OVERVIEW: The Shiite, Sunni and Kurdish people groups that compose the majority of modern-day Iraq have been in conflict with each other for centuries. In recent years, and especially at the hands of the self-proclaimed Islamic State (ISIS), tens of thousands of Christians have been forced to flee the country, leaving a small but bold and faithful remnant behind. For many of these Iraqi Christians, much of their day-to-day life is focused on survival and decisions about their future. After the 2014 ISIS invasion, Christians from around the region and around the world visited Iraq to bring relief and to encourage those who remained. Many have rejected Islam and become open to Christ for a variety of reasons, including the corruption and violence of both Sunnis (ISIS) and Shiites (Iraq’s new government, backed by Iran). These circumstances provide a unique window of opportunity to share the gospel with Iraqis searching for hope, truth and justice. Violence by ISIS has also led to a revival, as many traditional Christians have come to saving faith and become bold witnesses for Christ.
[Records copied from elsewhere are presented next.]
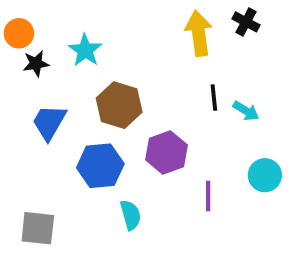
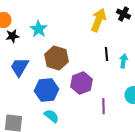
yellow arrow: (199, 33) -> (98, 20), turned 30
cyan arrow: (246, 111) -> (124, 61), turned -112
cyan semicircle: (131, 215) -> (52, 116), moved, turned -35

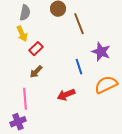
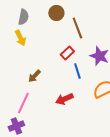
red rectangle: (36, 49) -> (67, 53), moved
pink line: (25, 99) -> (23, 103), turned 30

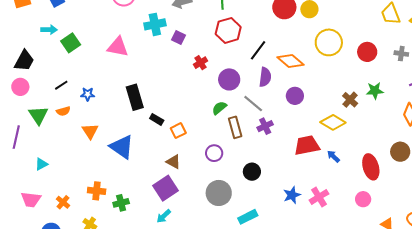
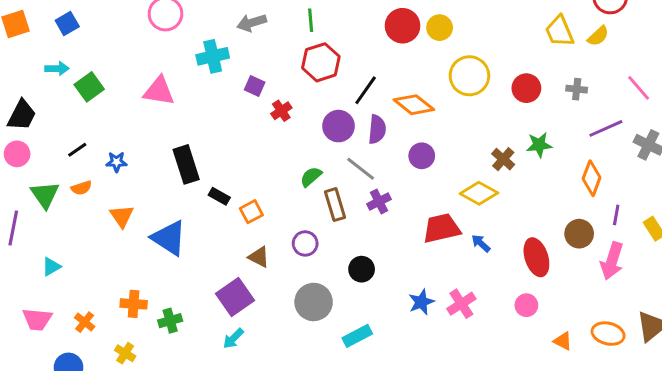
purple square: (178, 37) -> (255, 86), moved
purple circle: (229, 79) -> (338, 126), moved
brown triangle: (173, 162) -> (259, 257), moved

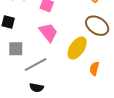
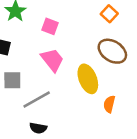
yellow ellipse: (77, 48) -> (88, 79), turned -55

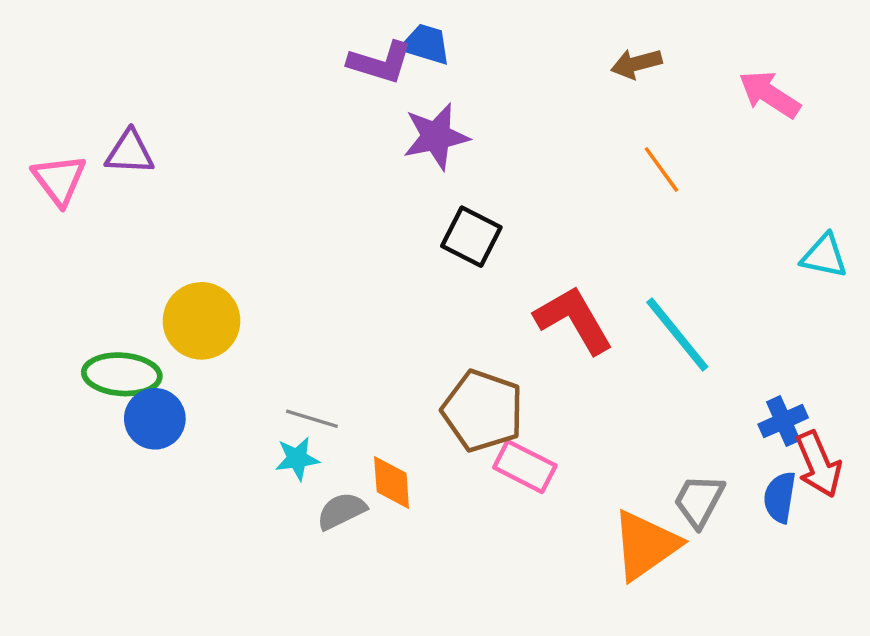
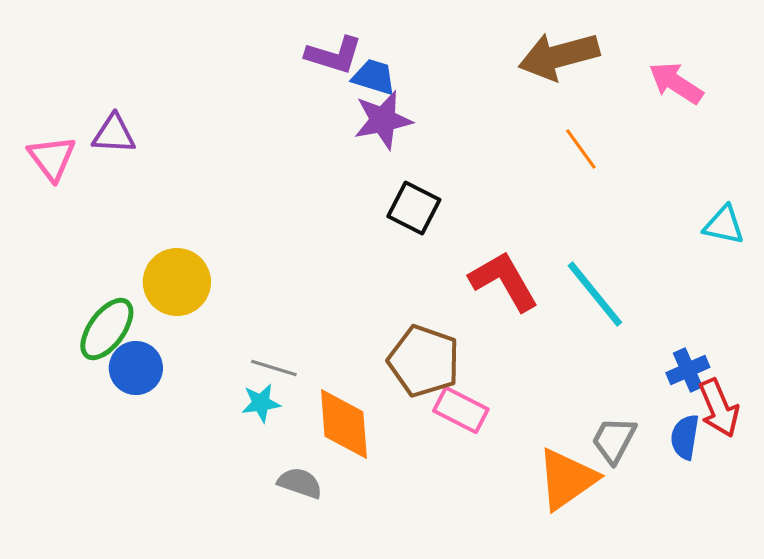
blue trapezoid: (426, 44) -> (374, 77), moved
brown arrow: (636, 64) -> (559, 56), size x1.8
green ellipse: (122, 374) -> (107, 329), turned -58
orange diamond: (392, 482) -> (344, 424), size x1.5
gray semicircle: (342, 511) -> (300, 483), moved, turned 45

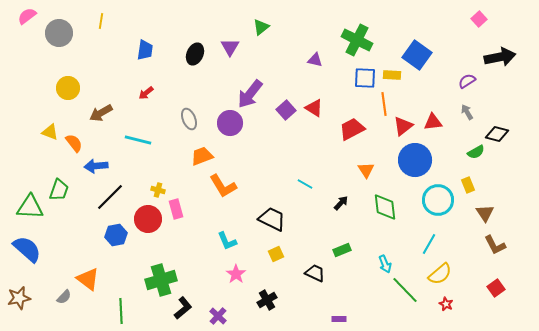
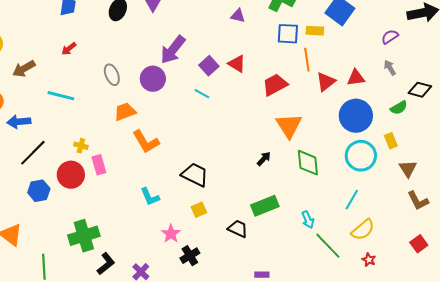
blue circle: (415, 160) -> (356, 116), moved
orange triangle: (366, 170) -> (289, 126), size x1.6
cyan line: (305, 184) -> (202, 94), moved
green rectangle: (342, 250) -> (265, 206), size x1.5
pink star: (236, 274) -> (171, 234), moved

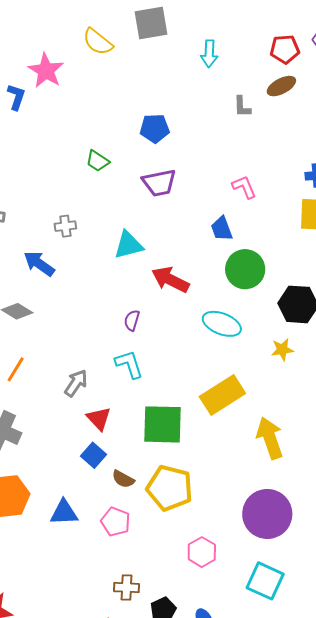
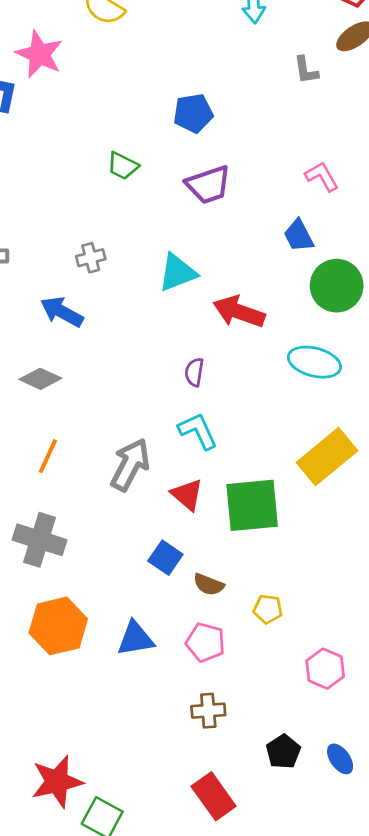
gray arrow: (76, 383) -> (130, 465), size x1.4
red triangle: (99, 419) -> (187, 495), moved
yellow pentagon: (170, 488) -> (268, 609), moved, size x0.5
brown cross: (127, 588) -> (208, 711), moved

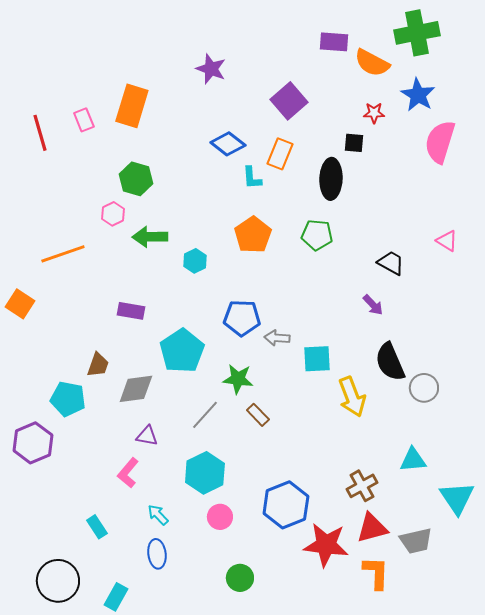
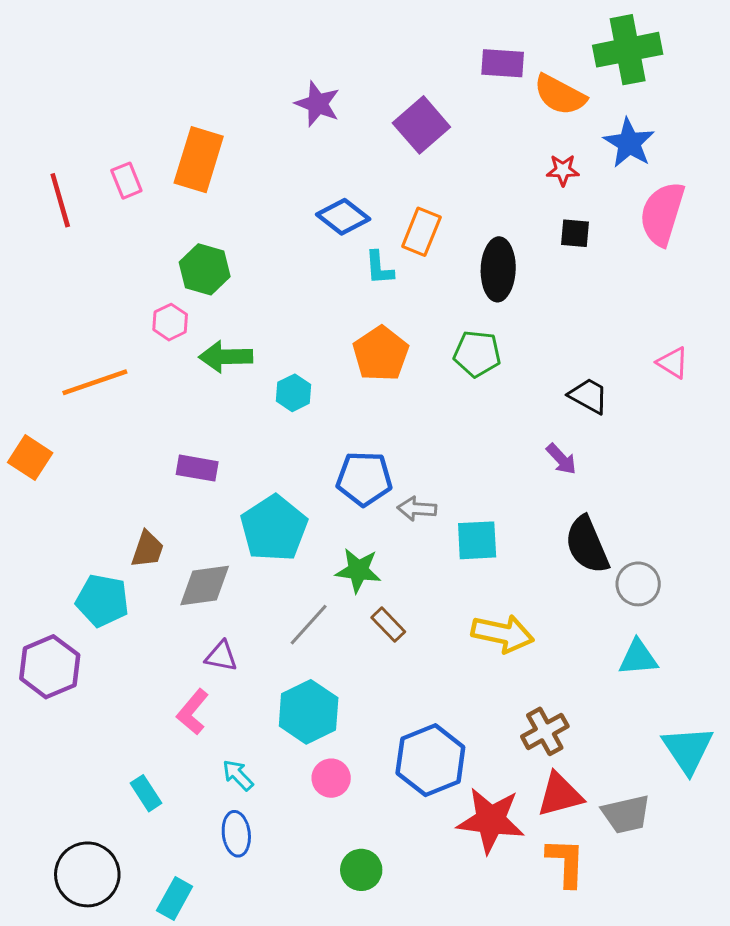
purple square: (289, 101) -> (421, 125), moved
black square: (354, 143) -> (575, 233), moved
yellow arrow: (352, 397) -> (503, 634), moved, turned -57
cyan triangle: (413, 460) -> (638, 658), moved

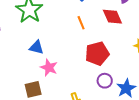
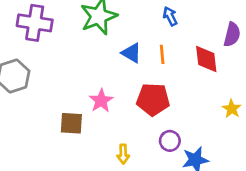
blue triangle: (36, 47) -> (131, 53), moved
red pentagon: (97, 54) -> (153, 99), moved

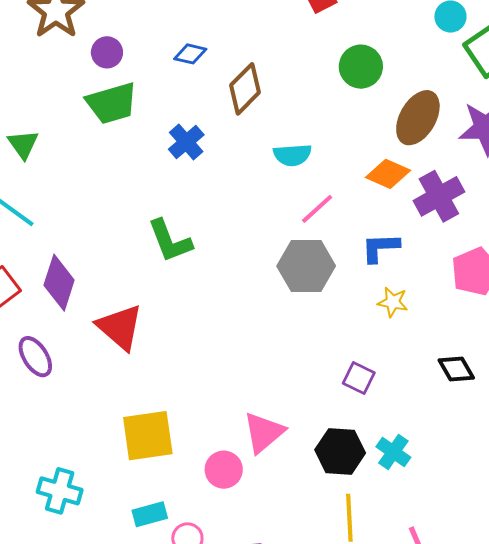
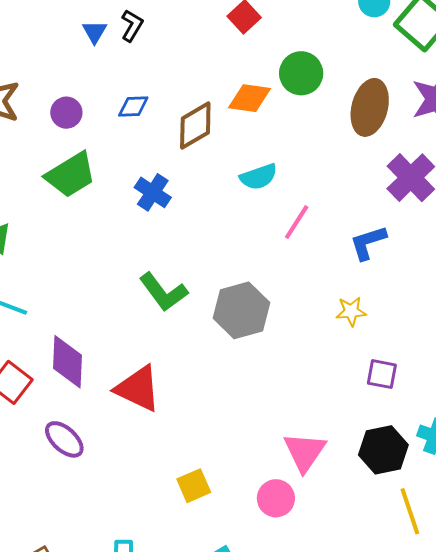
purple circle: (107, 52) -> (66, 113), moved
brown diamond: (245, 89) -> (195, 125), turned 30
orange diamond: (388, 174) -> (250, 98), moved
gray hexagon: (306, 266) -> (241, 310), moved
yellow star: (393, 302) -> (351, 311), moved
yellow square: (148, 436) -> (194, 486), size x0.6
MAJOR RELIGION: Iraq’s population is divided between Shiite and Sunni Muslims. Iraq is home to the second-largest population of Shiite Muslims, after Iran. Iraq’s Christian population has suffered severely at the hands of Islamists, decreasing from more than 1.2 million to less than 300,000 as the country has suffered from continual war and instability since 2003.
PERSECUTOR: Christian converts from Islam are abused and rejected by their families. In addition, they may be killed or persecuted by tribe members, government authorities or extremist groups.
WHAT IT MEANS TO FOLLOW CHRIST IN IRAQ: Northern Iraq is still home to many Christians who have a degree of freedom to worship even though they are under Islamist threat. Christians in other parts of the nation—especially those who are converts from Islam—are under continual threat of violence, including abduction and murder.
ACCESS TO BIBLES: ISIS and other Islamist groups destroyed every copy of God’s Word that they found or captured, but because of the work of Bible societies and missions organizations, including VOM, more Bibles have been distributed since the rise of ISIS than destroyed. Today, the average Christian in Iraq can, with a bit of effort, find a copy of the Bible. Several formats are available, including audio Bibles and children’s Bibles.
VOM WORK: VOM distributes Bibles in several cities, including audio Bibles for the illiterate and Bibles in minority languages. Additionally, we support thousands of displaced Christians through local churches. Bible translation into minority Kurdish dialects is ongoing.